By Ed Mendel
Monday, August 13, 2012
If the Legislature attempts pension reform this month, one of the targets may be “air time,” a decade-old policy that allows CalPERS and CalSTRS members to boost their pensions by buying up to five years of additional service credit.
Another older but also colorfully named policy, the “golden handshake,” allows management to encourage early retirement by boosting pensions with two years of additional service credit.
Some regard air time as an abuse, even though employees make a payment that is supposed to cover the cost. There is the question of fairness, a benefit not available to all citizens, and of taxpayer risk if long-term investment earnings are below the forecast.
The golden handshake, with employers presumably paying the cost, has the same investment risk and often is offered only to higher-paid employees. The CalPERS version also gets competition from a private firm, Public Agency Retirement Services.
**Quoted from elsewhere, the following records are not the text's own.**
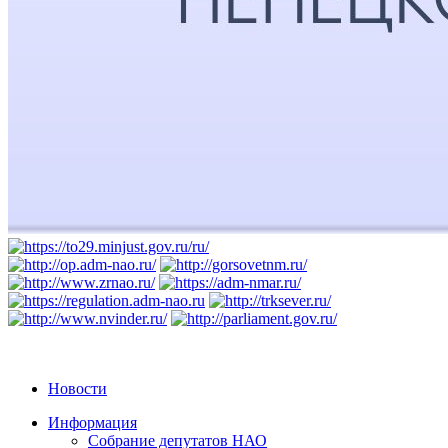
Новости
Информация
Собрание депутатов НАО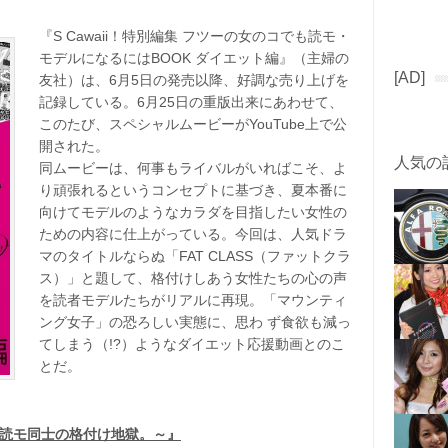
『S Cawaii！特別編集 フツーの女のコでも読モ・
モデルになるにはBOOK ダイエット編』（主婦の
[AD]
友社）は、6月5日の発売以降、好調な売り上げを
記録している。6月25日の重版出来にあわせて、
このたび、スペシャルムービーがYouTube上で公
開された。
人気の
同ムービーは、何事もライバルがいればこそ、よ
り頑張れるというコンセプトに基づき、夏本番に
向けてモデルのようなカラダを目指したい女性の
ための内容に仕上がっている。今回は、人気ドラ
マのタイトルならぬ「FAT CLASS（ファットクラ
ス）」と題して、格付けしあう女性たちの心の声
を読者モデルたちがリアルに再現。「マウンティ
ング女子」の恐ろしい実態に、思わ ず食欲も減っ
てしまう（!?）ようなダイエット応援動画とのこ
とだ。
ブ。読モ同士の格付け地獄。～』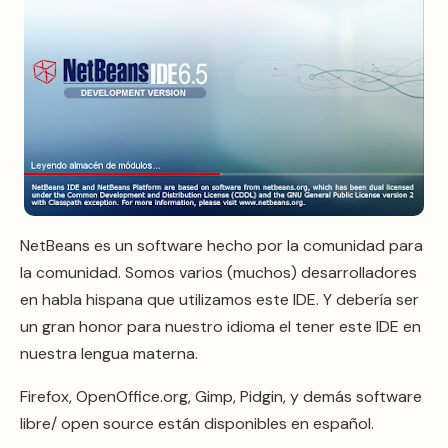
NetBeans es un software hecho por la comunidad para
la comunidad. Somos varios (muchos) desarrolladores
en habla hispana que utilizamos este IDE. Y debería ser
un gran honor para nuestro idioma el tener este IDE en
nuestra lengua materna.
Firefox, OpenOffice.org, Gimp, Pidgin, y demás software
libre/ open source están disponibles en español.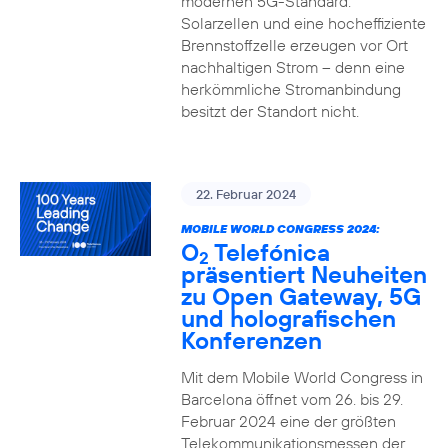
modernen 5G-Standard.
Solarzellen und eine hocheffiziente
Brennstoffzelle erzeugen vor Ort
nachhaltigen Strom – denn eine
herkömmliche Stromanbindung
besitzt der Standort nicht.
22. Februar 2024
MOBILE WORLD CONGRESS 2024:
O
Telefónica
2
präsentiert Neuheiten
zu Open Gateway, 5G
und holografischen
Konferenzen
Mit dem Mobile World Congress in
Barcelona öffnet vom 26. bis 29.
Februar 2024 eine der größten
Telekommunikationsmessen der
Air time and the golden handshake were linked in a bill veto message in 2003 by former Gov. Gray Davis, who signed a major state worker pension increase, SB 400 in 1999, criticized for triggering unsustainable pension increases throughout the state.
Davis vetoed a labor-backed bill, AB 457, that expanded the golden handshake beyond management, added two years of retirement age to the two years service credit, eased the payment schedule and softened cost-saving job vacancy requirements.
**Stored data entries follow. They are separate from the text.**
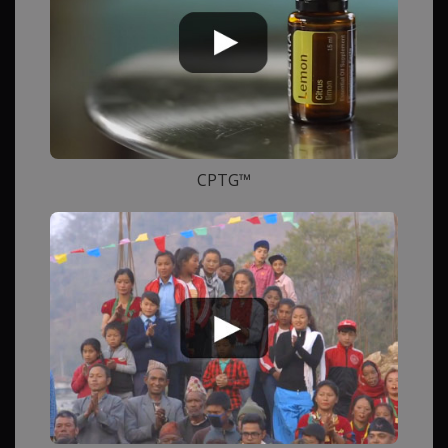
CPTG™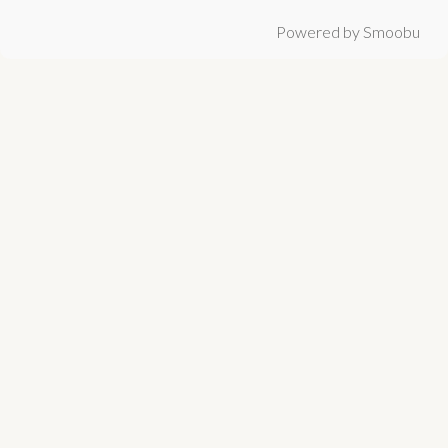
Powered by Smoobu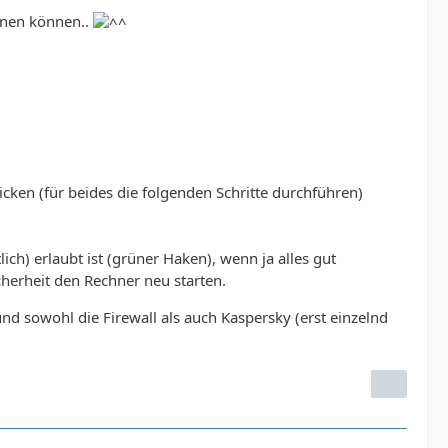
enen können..
cken (für beides die folgenden Schritte durchführen)
ch) erlaubt ist (grüner Haken), wenn ja alles gut
icherheit den Rechner neu starten.
nd sowohl die Firewall als auch Kaspersky (erst einzelnd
The goal of the bill was to make the golden handshake, which had few takers the previous year, attractive enough to avoid a budgeted $470 million cut in state worker pay by allowing the gap to be closed on paper, even if the savings were likely to fall short.
The veto message said the bill could result in employers paying to hasten retirements that would have happened without the incentive or delay the retirement of employees who wait for a golden handshake.
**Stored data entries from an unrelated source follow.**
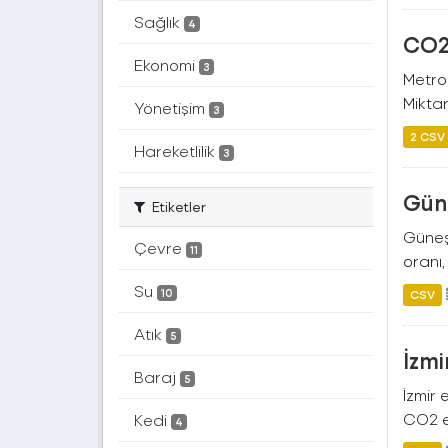
Sağlık
4
CO2 
Ekonomi
3
Metro
Miktar
Yönetişim
3
2 CSV
Hareketlilik
3
Güne
Etiketler
Güneş 
Çevre
11
oranı,
Su
10
CSV
Atık
5
İzmi
Baraj
5
İzmir 
CO2 eş
Kedi
4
“At any rate, I have already signed AB 719 and AB 55 this year, which would allow state and local government employees to purchase up to five years of service to enhance retirement benefits,” Davis said in the message. “These benefits will encourage early retirement at no cost to the public employer.”
The two bills in 2003 authorized air time for the California Public Employees Retirement System and the 20 county systems operating under a 1937 act. Davis vetoed a county air time bill the previous year because an amendment added legislative employees.
“This bill confers a special benefit on legislative employees not available generally to all state employees,” Davis said in his veto message of AB 2004 in 2002.
Air time is said to have its roots in the federal Taxpayer Relief Act of 1997, which allowed savings in tax-deferred retirement plans such as the 401(k) to be used to purchase service credits in public pensions.
At the California State Teachers Retirement System, legislation in 1997 allowing the purchase of service credits for years in an out-of-state public school was expanded by SB 2126 in 1998 to allow air time purchases.
Service credit in CalPERS can be purchased for military service and leaves of absence — about 52 different things, said a memo to the board this week on members being advised to use an on-line cost estimator before asking staff for a cost estimate.
The federal tax law allows the purchase of up to five years of credit for “non-qualified” service. A legislative bill analysis said this became known as “air time” because it does not correspond to any service actually performed.
CalPERS calls air time “Additional Retirement Service Credit.” CalSTRS calls air time “Nonqualified service credit.”
Air time is expensive (CalPERS raised the rates last year) and not widely purchased. In a system with 1.1 million active and inactive members, 47,000 had purchased air time by last September, CalPERS told the Los Angeles Times in February.